Нина кивнула и едва не поперхнулась, когда Мага от двери закончил:
– Как надумаешь, пообедаем вместе.
На этом месте репортаж закончился. Щелкнув пультом, Нина вызвала Трубилина. Ну как вызвала... Она просто подняла голову, и сказала в пространство:
– Артем Борисыч, зайди.
Глава двадцать шестая, в которой экзамены кончаются постельным режимом
Солнце наладило свою печку с утра. Так раскочегарилось, что разогрело асфальт до марева. В центре города даже ветерок не радовал, потому что обжигал. Но когда абитуриентов рассадили в аудитории, солнечный зной по сравнению с духотой показался цветочками. Помещение большое, высокое. Однако и людей нагнали немало, считая преподавателей, гуляющих по проходам. Вставать запретили, вертеться нельзя, за шпаргалки расстрел на месте... Нет, это не экзамен, это какая-то сидячая пытка.
Впрочем, мне не привыкать, сколько всяких разных проверок знаний осталось в прошлом? А Антона подобному не научишь, здесь нужен собственный опыт. Тавтология, но для закрепления опыта нужен личный опыт. Что бы ни говорил старик Жванецкий, такое не передашь. Зато в другом он прав: личный опыт приободряет, и пока грузовик на себе не почувствуешь, никому не поверишь.
Мандражировал не только мой парень, лихорадочные глаза и мокрые подмышки выдавали окружающих.
– Дед, не зуди, - пробормотал Антон.
– Сейчас соберу зубы в кулак, и напишу это дурацкое сочинение. Подумаешь, большое дело.
Логично. И правильно, это по-нашему! Сразу чувствуется моя порода. Мандраж мандражом, а пилить надо. Помогать парню, с суетой и подсказками, мне и в голову не пришло, уж слишком давно закончилась школьная программа. Да и уверен я в Антоне как в себе. Ведь это же я и есть, только моложе. Ничего, я справлялся, и он сладит без суфлера.

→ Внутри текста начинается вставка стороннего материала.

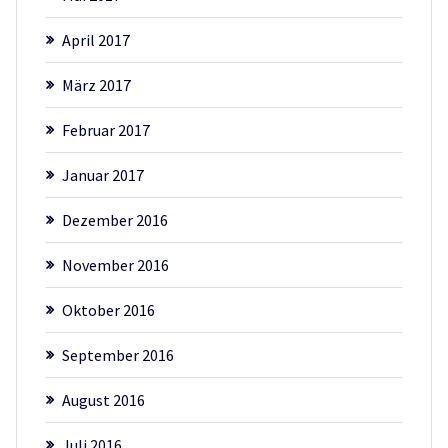
April 2017
März 2017
Februar 2017
Januar 2017
Dezember 2016
November 2016
Oktober 2016
September 2016
August 2016
Juli 2016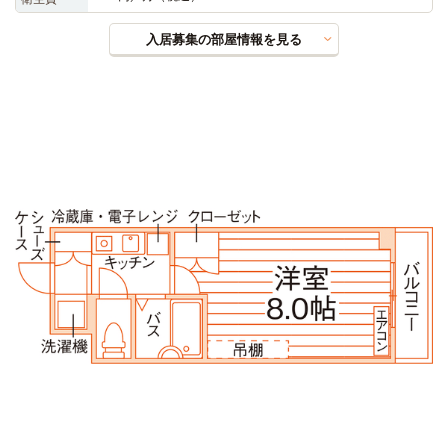
入居募集の部屋情報を見る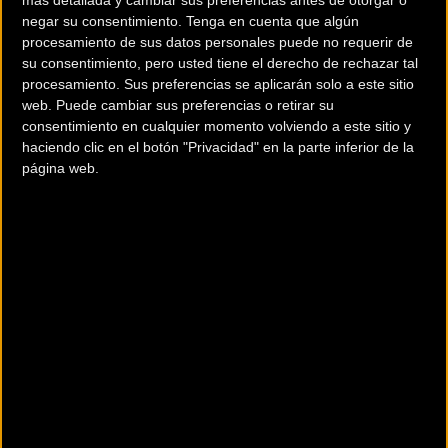
Perurena
; ex ciclista y ex director de Caja Rural, repasando
negar su consentimiento.
Tenga en cuenta que algún
los más de treinta años de un patrocinio histórico para el
procesamiento de sus datos personales puede no requerir de
su consentimiento, pero usted tiene el derecho de rechazar tal
ciclismo nacional.
procesamiento. Sus preferencias se aplicarán solo a este sitio
web. Puede cambiar sus preferencias o retirar su
Ricardo Goñi
(Director Relaciones Institucionales Caja
consentimiento en cualquier momento volviendo a este sitio y
Rural):
"Pensamos que el ciclismo es una de las mejores vías
haciendo clic en el botón "Privacidad" en la parte inferior de la
para dar a conocer una marca y el paso del tiempo nos ha
página web.
dado la razon. 30 años no son casualidad. Hemos sabido
adaptarnos como entidad al igual que el ciclismo. Hemos
innovado, nos hemos transformado, hemos crecido y todo sin
perder la esencia de Caja Rural: estar cerca de la gente y dar
siempre respuesta. Existen muchas semejanzas con el ciclismo.
Por ejemplo la apuesta por la formación, dando confianza a los
jóvenes para que crezcan y lleguen a ser buenas personas y
profesionales. También la identificación con valores como el
trabajo, la exigencia, la buena preparación o la honestidad.
Por último, destacaría la cercanía al aficionado/cliente como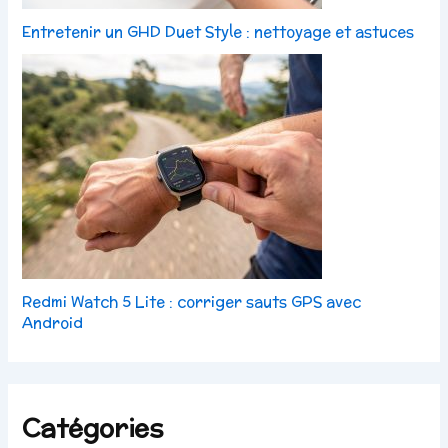
Entretenir un GHD Duet Style : nettoyage et astuces
Redmi Watch 5 Lite : corriger sauts GPS avec
Android
Catégories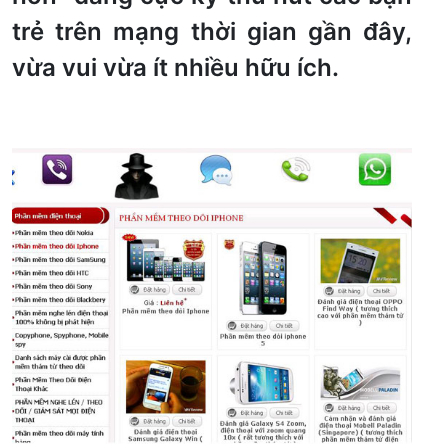
trẻ trên mạng thời gian gần đây,
vừa vui vừa ít nhiều hữu ích.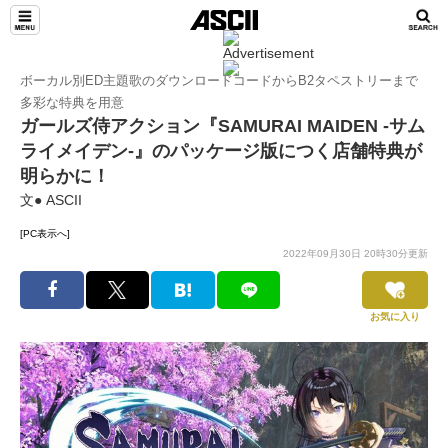
ボーカル別ED主題歌のダウンロードコードからB2タペストリーまで
多彩な特典を用意
ガールズ侍アクション『SAMURAI MAIDEN -サム
ライメイデン-』のパッケージ版につく店舗特典が
明らかに！
文● ASCII
[PC表示へ]
2022年09月30日 20時30分更新
お気に入り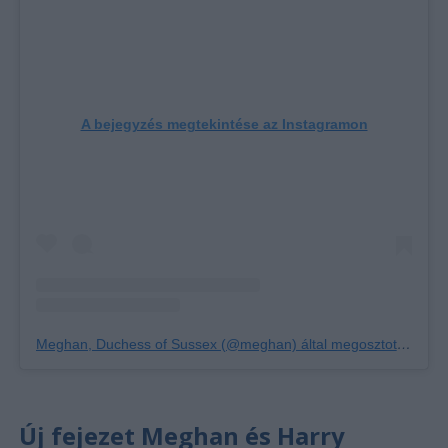
A bejegyzés megtekintése az Instagramon
Meghan, Duchess of Sussex (@meghan) által megosztott bejegyzés
Új fejezet Meghan és Harry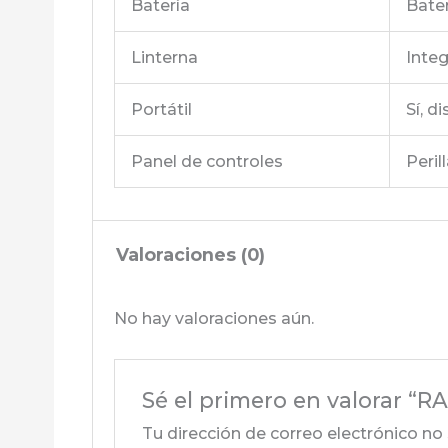
Batería
Bater
Linterna
Inte
Portátil
Sí, d
Panel de controles
Peri
Valoraciones (0)
No hay valoraciones aún.
Sé el primero en valorar 
Tu dirección de correo electrónico no 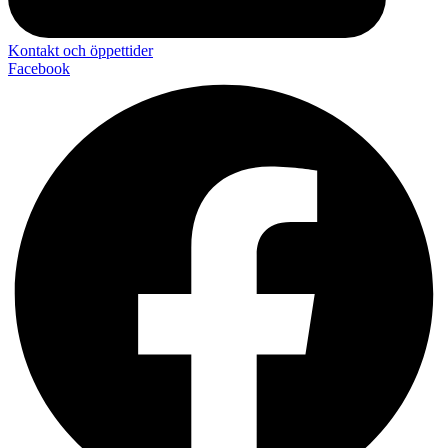
Kontakt och öppettider
Facebook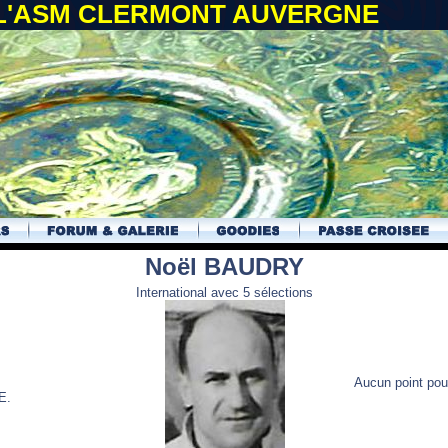
 L'ASM CLERMONT AUVERGNE
Noël BAUDRY
International avec 5 sélections
Aucun point pour
E.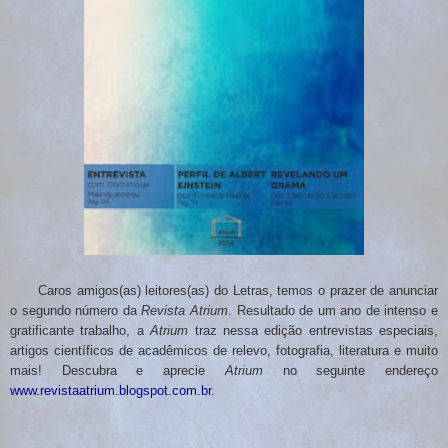
Caros amigos(as) leitores(as) do Letras, temos o prazer de anunciar
o segundo número da
Revista Atrium
. Resultado de um ano de intenso e
gratificante trabalho, a
Atrium
traz nessa edição entrevistas especiais,
artigos científicos de acadêmicos de relevo, fotografia, literatura e muito
mais! Descubra e aprecie
Atrium
no seguinte endereço
www.revistaatrium.blogspot.com.br
.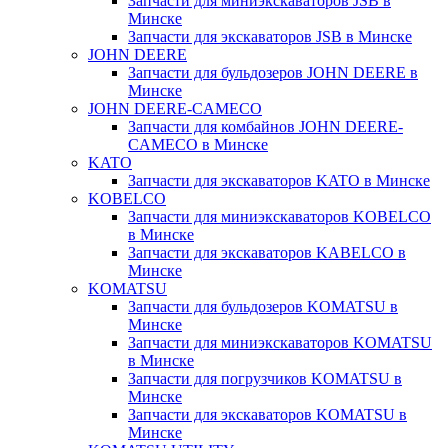
Запчасти для миниэкскаваторов JSB в
Минске
Запчасти для экскаваторов JSB в Минске
JOHN DEERE
Запчасти для бульдозеров JOHN DEERE в
Минске
JOHN DEERE-CAMECO
Запчасти для комбайнов JOHN DEERE-
CAMECO в Минске
KATO
Запчасти для экскаваторов KATO в Минске
KOBELCO
Запчасти для миниэкскаваторов KOBELCO
в Минске
Запчасти для экскаваторов KABELCO в
Минске
KOMATSU
Запчасти для бульдозеров KOMATSU в
Минске
Запчасти для миниэкскаваторов KOMATSU
в Минске
Запчасти для погрузчиков KOMATSU в
Минске
Запчасти для экскаваторов KOMATSU в
Минске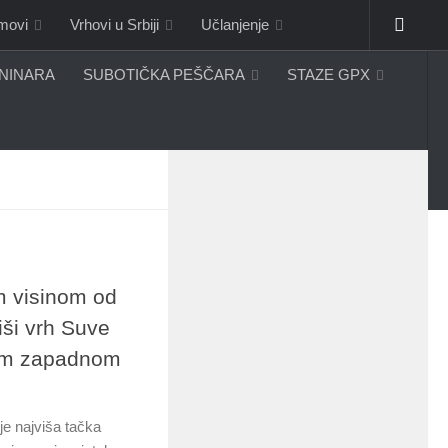
omovi
Vrhovi u Srbiji
Učlanjenje
ANINARA
SUBOTIČKA PEŠČARA
STAZE GPX
m visinom od
iši vrh Suve
nom zapadnom
e najviša tačka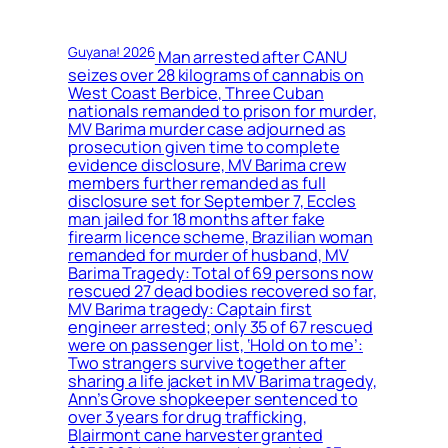
Guyana! 2026
Man arrested after CANU
seizes over 28 kilograms of cannabis on
West Coast Berbice, Three Cuban
nationals remanded to prison for murder,
MV Barima murder case adjourned as
prosecution given time to complete
evidence disclosure, MV Barima crew
members further remanded as full
disclosure set for September 7, Eccles
man jailed for 18 months after fake
firearm licence scheme, Brazilian woman
remanded for murder of husband, MV
Barima Tragedy: Total of 69 persons now
rescued 27 dead bodies recovered so far,
MV Barima tragedy: Captain first
engineer arrested; only 35 of 67 rescued
were on passenger list, ‘Hold on to me’:
Two strangers survive together after
sharing a life jacket in MV Barima tragedy,
Ann’s Grove shopkeeper sentenced to
over 3 years for drug trafficking,
Blairmont cane harvester granted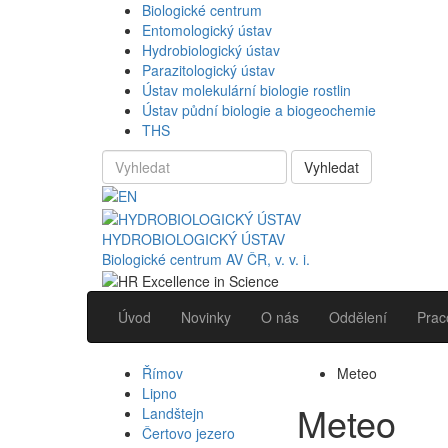
Biologické centrum
Entomologický ústav
Hydrobiologický ústav
Parazitologický ústav
Ústav molekulární biologie rostlin
Ústav půdní biologie a biogeochemie
THS
Vyhledat
HYDROBIOLOGICKÝ ÚSTAV
Biologické centrum AV ČR, v. v. i.
Úvod
Novinky
O nás
Oddělení
Prac
Římov
Meteo
Lipno
Meteo
Landštejn
Čertovo jezero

Выбрав тему «Общественная и личная трагедия Чацкого», Антон какое-то время строчил бешеным пулеметом, выплескивая мысли на бумагу. Потом запас патронов иссяк. Или это ручка раскалилась? Неважно. В поисках вдохновения парень откинулся на спинку стула, глазея по сторонам. Ничего особенного я не заметил - народ старательно скрипел перьями, преподы так же неустанно гуляли по проходам.
Честно говоря, тема не удивила - ее мы выбрали еще вчера вечером, после похода на «брехаловку». Пятачок перед входом в парк Горького бурлил вчерашними школьниками, где совершенно секретную информацию раздавали совершенно бесплатно. Лишь за готовые сочинения просили какие-то деньги.